Some reaction and counter reaction:

http://transmontanus.blogspot.com/2009/08/people-will-win-long-live-afghanistan.html



> *The People Will Win. Long Live Afghanistan.*
> 
> The spinning on Afghanistan's elections and their meaning will be fast and crazy over the next few days. As things have turned out so far, voting day wasn't anywhere near as calamitous as we'd been warned to expect.
> 
> ...


----------



## The Bread Guy (23 Aug 2009)

If you want to read/hear it from the horse's mouth, instead of through MSM filters, here's some _*initial*_ reports from some observers.

Independent Election Commission of Afghanistan
http://www.iec.org.af/Content.asp?sect=6&page=pressreleases

European Union
http://www.consilium.europa.eu/uedocs/cms_data/docs/pressdata/en/cfsp/109801.pdf

Free and Fair Election Foundation of Afghanistan
http://fefa.org.af/pressrelease/FEFA-Election%20Day%20Statement-Aug20.pdf


----------



## Edward Campbell (23 Aug 2009)

Thucydides said:
			
		

> Some reaction and counter reaction:
> 
> http://transmontanus.blogspot.com/2009/08/people-will-win-long-live-afghanistan.html
> 
> ...



See my comments on the Canadian "anti-war" movement elswewhere on Army.ca. It doesn't bear repeating but most "peace activists" are stupid, lazy, spoiled children - and they reflect their parents and too much of Canadian society at large.

Simply _having elections_ is an order of magnitude "better" than not having elections. It helps to plant the idea that government with the consent of the governed is possible, and that's "good news."


----------



## GAP (23 Aug 2009)

225 complaints filed about fraud in Afghan election
Updated Sun. Aug. 23 2009 6:50 AM ET The Associated Press
http://www.ctv.ca/servlet/ArticleNews/story/CTVNews/20090823/afghan_election_090823/20090823?hub=TopStories

KABUL -- Charges of fraud in Afghanistan's presidential election are extensive enough that they could sway the final result, the commission investigating the complaints said Sunday. 

The independent Electoral Complaints Commission has received 225 complaints since polls opened Thursday, including 35 allegations that are "material to the election results," said Grant Kippen, the head of the U.N.-backed body. The figures include complaints about both the presidential balloting and provincial council polls. 

Millions of Afghans voted in the country's second-ever direct presidential election, although Taliban threats and attacks appeared to hold down the turnout, especially in the south. 

President Hamid Karzai's top challenger, former Foreign Minister Abdullah Abdullah, accused the president of rigging the vote in an interview with The Associated Press on Saturday. Another presidential candidate has displayed mangled ballots that he said were cast for him and then thrown out by election workers. 

Election observers have said the voting process was mostly credible, but are cataloging instances of fraud and violence. 
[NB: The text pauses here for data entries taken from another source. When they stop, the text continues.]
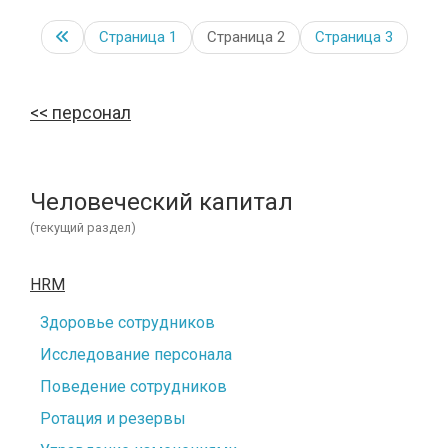
Страница
1
Страница 2
Страница
3
персонал
Человеческий капитал
(текущий раздел)
HRM
Здоровье сотрудников
Исследование персонала
Поведение сотрудников
Ротация и резервы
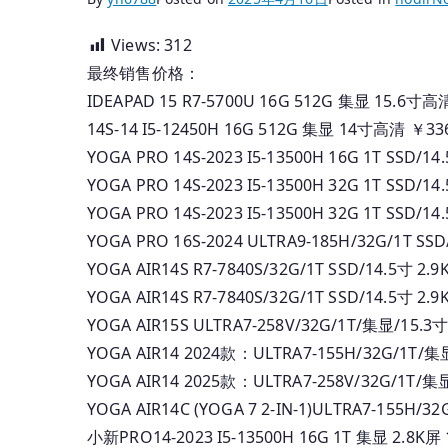
Views:
312
最终销售价格：
IDEAPAD 15 R7-5700U 16G 512G 集显 15.6寸高
14S-14 I5-12450H 16G 512G 集显 14寸高清 ￥33
YOGA PRO 14S-2023 I5-13500H 16G 1T S
YOGA PRO 14S-2023 I5-13500H 32G 1T S
YOGA PRO 14S-2023 I5-13500H 32G 1T S
YOGA PRO 16S-2024 ULTRA9-185H/32G/1T
YOGA AIR14S R7-7840S/32G/1T SSD/14.5
YOGA AIR14S R7-7840S/32G/1T SSD/14.
YOGA AIR15S ULTRA7-258V/32G/1T/集显/15.
YOGA AIR14 2024款：ULTRA7-155H/32G/1T/
YOGA AIR14 2025款：ULTRA7-258V/32G/1T
YOGA AIR14C (YOGA 7 2-IN-1)ULTRA7-15
小新PRO14-2023 I5-13500H 16G 1T 集显 2.8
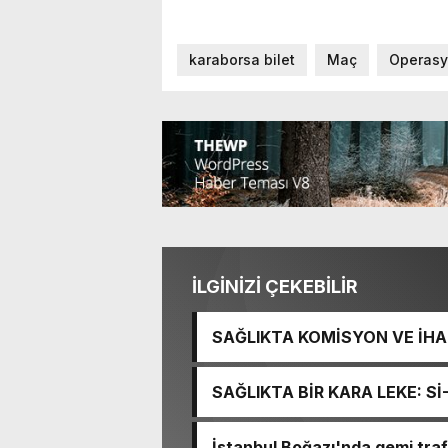
karaborsa bilet
Maç
Operas
İLGİNİZİ ÇEKEBİLİR
SAĞLIKTA KOMİSYON VE İHAN
İŞİTME MERKEZİ’NİN SGK V
SAĞLIKTA BİR KARA LEKE: S
TACİRLİĞİ
İstanbul Boğazı'nda gemi trafi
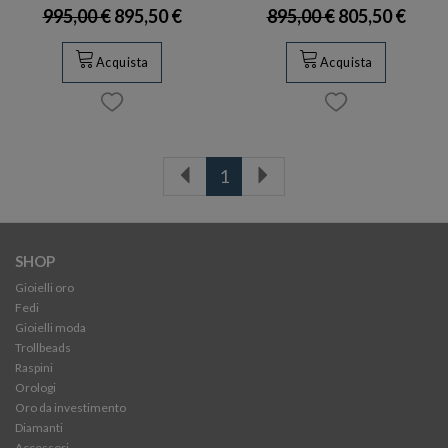
995,00 €
895,50 €
895,00 €
805,50 €
Acquista
Acquista
1
SHOP
Gioielli oro
Fedi
Gioielli moda
Trollbeads
Raspini
Orologi
Oro da investimento
Diamanti
Accessori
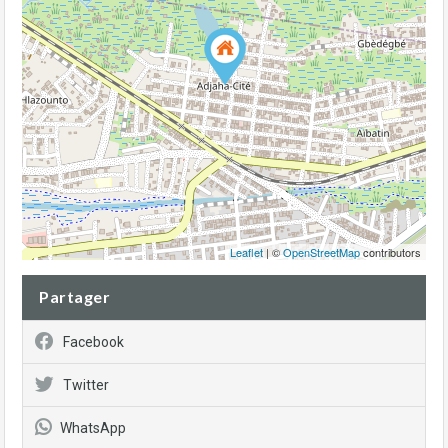
Leaflet
| ©
OpenStreetMap
contributors
Partager
Facebook
Twitter
WhatsApp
The most common complaint in the 35 high-priority allegations was ballot box tampering, Kippen said. He stressed that the number was likely to grow. The commission has only received complaints filed at provincial capitals and Kabul so far and is still waiting for complaints that were filed at polling sites. 

The top Afghan monitoring group has said there were widespread problems with supposedly independent election officials at polling stations trying to influence the way people voted. That group, the Free and Fair Elections Foundation of Afghanistan, also catalogued violations such as people using multiple voter cards so they could vote more than once, and underage voting. 
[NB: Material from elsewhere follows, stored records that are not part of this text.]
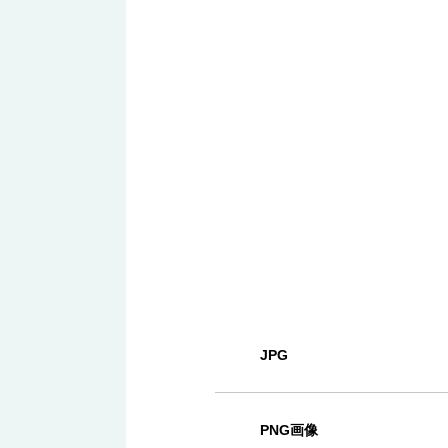
JPG
PNG画像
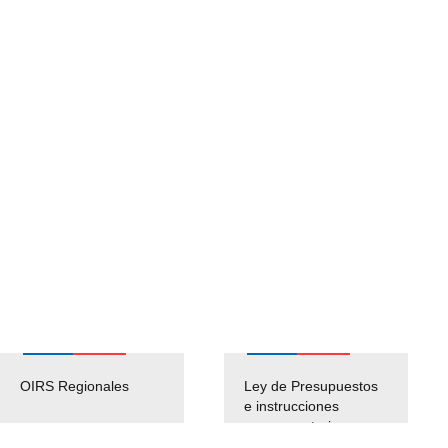
OIRS Regionales
Ley de Presupuestos
e instrucciones
presuspuetarias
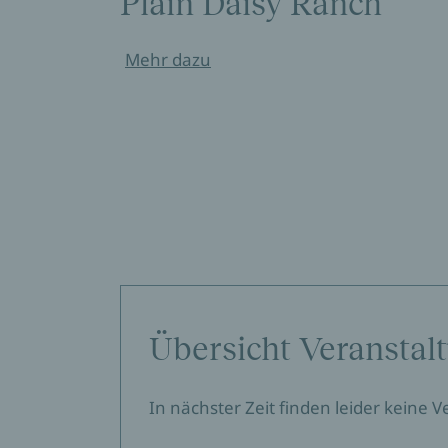
Plain Daisy Ranch
Mehr dazu
Übersicht Veranstal
In nächster Zeit finden leider keine 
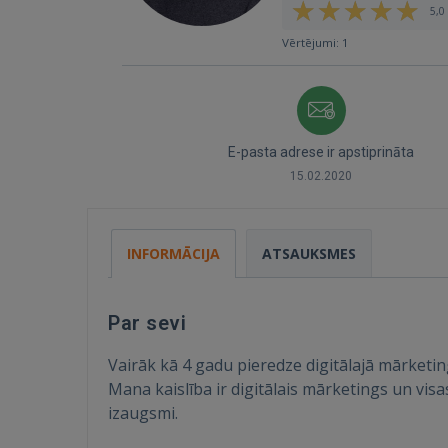
5,0 
Vērtējumi: 1
E-pasta adrese ir apstiprināta
15.02.2020
INFORMĀCIJA
ATSAUKSMES
Par sevi
Vairāk kā 4 gadu pieredze digitālajā mārket
Mana kaislība ir digitālais mārketings un visa
izaugsmi.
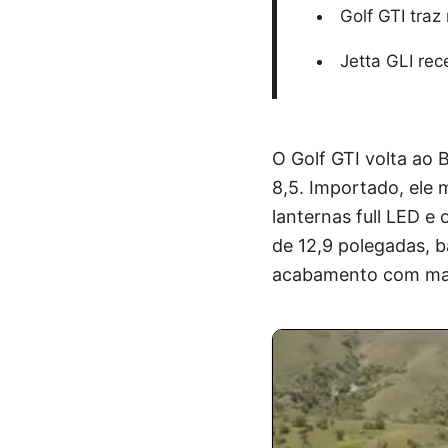
Golf GTI tra
Jetta GLI re
O Golf GTI volta ao
8,5. Importado, ele 
lanternas full LED e 
de 12,9 polegadas, b
acabamento com mat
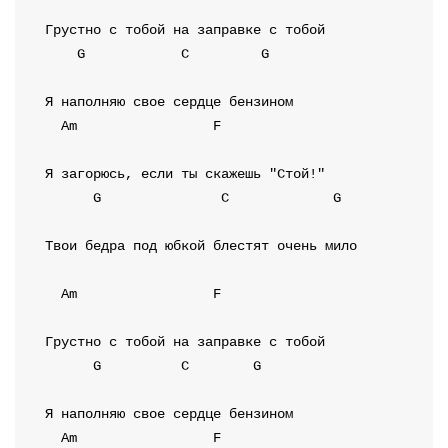
G
C
G
Am
F
G
C
G
Твои бедра под юбкой блестят очень мило

Am
F
G
C
G
Am
F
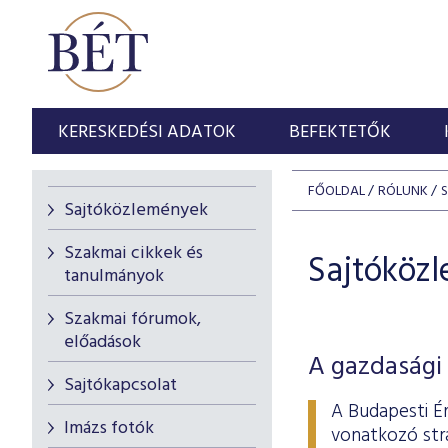
KERESKEDÉSI ADATOK
BEFEKTETŐK
FŐOLDAL
RÓLUNK
Sajtóközlemények
Szakmai cikkek és
Sajtóköz
tanulmányok
Szakmai fórumok,
előadások
A gazdasági 
Sajtókapcsolat
A Budapesti É
Imázs fotók
vonatkozó stra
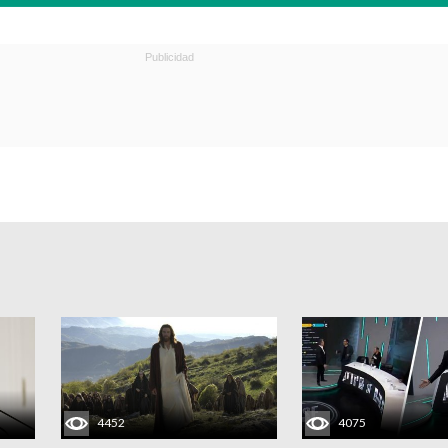
4452
4075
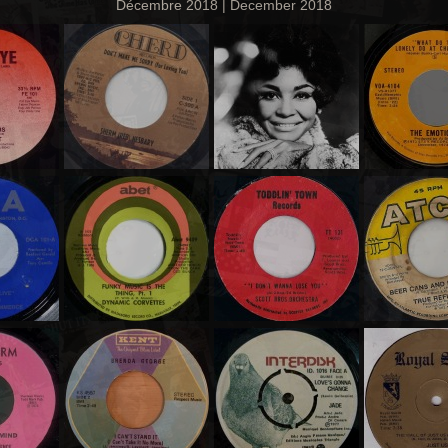
Décembre 2018 | December 2018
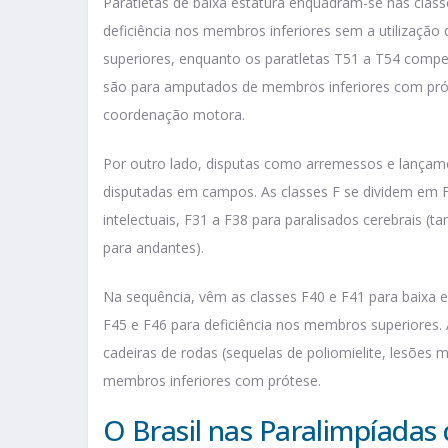
Paratletas de baixa estatura enquadram-se nas class
deficiência nos membros inferiores sem a utilização
superiores, enquanto os paratletas T51 a T54 compe
são para amputados de membros inferiores com prót
coordenação motora.
Por outro lado, disputas como arremessos e lançament
disputadas em campos. As classes F se dividem em F11
intelectuais, F31 a F38 para paralisados cerebrais (
para andantes).
Na sequência, vêm as classes F40 e F41 para baixa e
F45 e F46 para deficiência nos membros superiores
cadeiras de rodas (sequelas de poliomielite, lesõe
membros inferiores com prótese.
O Brasil nas Paralimpíadas 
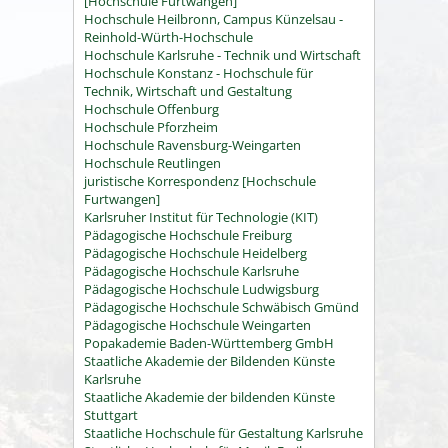
[Hochschule Furtwangen]
Hochschule Heilbronn, Campus Künzelsau -
Reinhold-Würth-Hochschule
Hochschule Karlsruhe - Technik und Wirtschaft
Hochschule Konstanz - Hochschule für
Technik, Wirtschaft und Gestaltung
Hochschule Offenburg
Hochschule Pforzheim
Hochschule Ravensburg-Weingarten
Hochschule Reutlingen
juristische Korrespondenz [Hochschule
Furtwangen]
Karlsruher Institut für Technologie (KIT)
Pädagogische Hochschule Freiburg
Pädagogische Hochschule Heidelberg
Pädagogische Hochschule Karlsruhe
Pädagogische Hochschule Ludwigsburg
Pädagogische Hochschule Schwäbisch Gmünd
Pädagogische Hochschule Weingarten
Popakademie Baden-Württemberg GmbH
Staatliche Akademie der Bildenden Künste
Karlsruhe
Staatliche Akademie der bildenden Künste
Stuttgart
Staatliche Hochschule für Gestaltung Karlsruhe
The U.S. special envoy to Afghanistan said allegations of vote rigging and fraud are to be expected, but observers should wait for the official complaints process to run its course before judging the vote's legitimacy. 

"We have disputed elections in the United States. There may be some questions here. That wouldn't surprise me at all. I expect it," Richard Holbrooke told AP Television News in the western city of Herat. "But let's not get out ahead of the situation." 

Holbrooke said the U.S. government would wait for rulings from Afghanistan's monitoring bodies -- the Independent Election Commission and the Electoral Complaints Commission -- before trying to judge the legitimacy of the vote. 

More on Link


----------



## Edward Campbell (23 Aug 2009)

*Reports* of election fraud are common, everywhere.

Some of the reports are, almost always, true - in *A*fghanistan, in *B*elgium, in *C*anada and so on all the way through to *Z*imbabwe.

Most reports of election fraud are self-serving complaints from losers. That's most often the case in America and in Afghanistan, too.


----------